While reading to my three children at night, my youngest, age 7, will often be lolling in bed while I narrate. Or maybe he’ll be fiddling with Legos or other blocks as he listens. But lately, when the action of the story gets intense, or a scene grows emotional, or somehow the suspense elongates, my son’s whole body will wind down till he’s perfectly still. He will train his eyes on my face, watching the words come out as he listens. He’s the youngest, so it’s likely that his brain is having to assimilate at least one new vocabulary word per paragraph by inference, all while he’s being carried along by what happens, and then what happens next.
This perfect quietude usually only lasts a dozen seconds or so at a time, after which he’ll go back to kneading his pillow or looking at the stickers on his bed frame while the story continues. But each time this happens, I’m aware of it. I can see him in my peripheral vision. And for many reasons, at least right now, I don’t meet his eyes. I keep reading.

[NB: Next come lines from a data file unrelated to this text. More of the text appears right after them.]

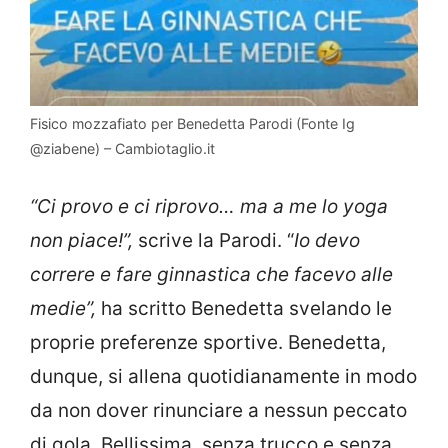
Fisico mozzafiato per Benedetta Parodi (Fonte Ig
@ziabene) – Cambiotaglio.it
“Ci provo e ci riprovo… ma a me lo yoga
non piace!”,
scrive la Parodi. “
Io devo
correre e fare ginnastica che facevo alle
medie”,
ha scritto Benedetta svelando le
proprie preferenze sportive. Benedetta,
dunque, si allena quotidianamente in modo
da non dover rinunciare a nessun peccato
di gola. Bellissima, senza trucco e senza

Sometimes I’m so tempted! I have an instinct to share his attention. To break the spell of the narrative to say: See here, here we are, watching the same characters move their way through time. That would be the completion of one kind of circuit: you and I, caught up in this same tale together.
But I hold back. I don’t want to intrude on his experience of just the story itself, being delivered to him aurally and mostly without my mediation as to what things mean, what context we’re missing. He is having his own encounter, and that’s another kind of circuitry altogether. It’s one to which I’m sometimes best as a witness. Because this is also how a story does its work: sending a charge to its boy and back again, blooming both partial and replete in his singular comprehension.
Part of parenting is surely this—acting as nothing more and nothing less than a hedge around experiences we may watch but perhaps refrain from sharing. All I can think now is: Keep reading. Don’t look.